(i) Maxwell’s Right Hand Thumb Rule:
The- direction of the magnetic field produced by a current-carrying conductor is given by Maxwell’s right hand thumb rule.
It states that if you holding the current-carrying conductor in your right hand such that the thumb points in direction of the current, then the direction in which the fingers encircle, gives the direction of magnetic lines. This rule is also called Maxwell’s Corkscrew Rule.
This rule can also be stated as if we consider ourselves driving a corkscrew in the direction of the current, then the direction in which we rotate the screw is the direction of the magnetic field.
(ii) Fleming’s Left Hand Rule:
The direction of force which acts on the current-carrying conductor placed in a magnetic field is given by Fleming’s left hand rule.

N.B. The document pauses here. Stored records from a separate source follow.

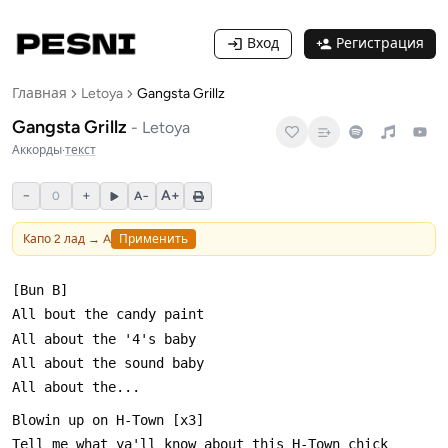
Вход
Регистрация
Главная
Letoya
Gangsta Grillz
Gangsta Grillz
-
Letoya
Аккорды
·
текст
−
+
A+
0
A−
Капо
2
лад →
A
Применить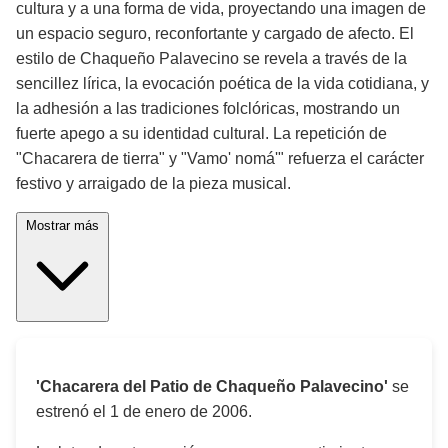
cultura y a una forma de vida, proyectando una imagen de
un espacio seguro, reconfortante y cargado de afecto. El
estilo de Chaqueño Palavecino se revela a través de la
sencillez lírica, la evocación poética de la vida cotidiana, y
la adhesión a las tradiciones folclóricas, mostrando un
fuerte apego a su identidad cultural. La repetición de
"Chacarera de tierra" y "Vamo' nomá'" refuerza el carácter
festivo y arraigado de la pieza musical.
Mostrar más
'Chacarera del Patio de Chaqueño Palavecino'
se
estrenó el
1 de enero de 2006
.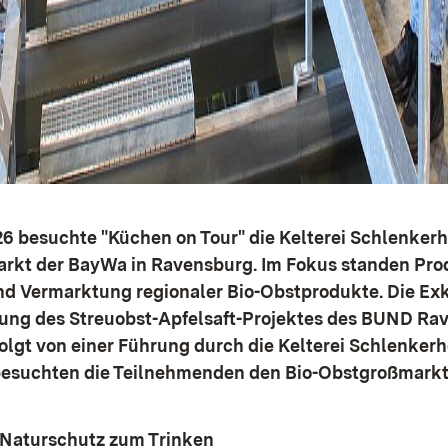
6 besuchte "Küchen on Tour" die Kelterei Schlenkerh
rkt der BayWa in Ravensburg. Im Fokus standen Pro
nd Vermarktung regionaler Bio-Obstprodukte. Die Ex
llung des Streuobst-Apfelsaft-Projektes des BUND Ra
lgt von einer Führung durch die Kelterei Schlenkerh
esuchten die Teilnehmenden den Bio-Obstgroßmarkt
: Naturschutz zum Trinken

It states that if the forefinger, thumb and middle finger of left hand are stretched mutually perpendicular and the forefinger points along the direction of external magnetic field, middle finger indicates the direction of current, then thumb points along the direction of force acting on the conductor.
(iii) Fleming’s Right Hand Rule:
The direction of induced current in a straight conductor is given by Fleming’s right hand rule.
It states that if we stretch the thumb, forefinger and the middle finger of right hand at right angles to one another in such a way that the forefinger points in the direction of magnetic field.
Then, thumb gives the direction of motion of conductor (force), forefinger indicates direction of magnetic field and the middle finger points the direction of induced current.
A fuse is nothing more than a short length of wire designed to melt and separate in the event of excessive current. Fuses are always connected in series with the component(s) to be protected from over current, so that when the fuse blows (opens) it will open the entire circuit and stop current through the component(s). A fuse connected in one branch of a parallel circuit, of course, would not affect current through any of the other branches.
The main role of fuse used in series with any electrical appliance limits the current through the appliance. It protects the appliance due to short-circuiting or over / loading as when current exceeds the limit for which the fuse is rated, it blows off and the appliance is disconnected from the electric supply, When a fuse with defined rating for a particular appliance is replaced by one with larger rating, it does not blow off and the appliance is damaged due to larger current passing through it.
The fuse is rated for a certain maximum current and blows off when a current more than the rated value flows through it.
If a fuse is replaced by one with larger ratings, the appliances may get damaged while the protecting fuse does not burn off. This practice of using fuse of improper rating should always be avoided.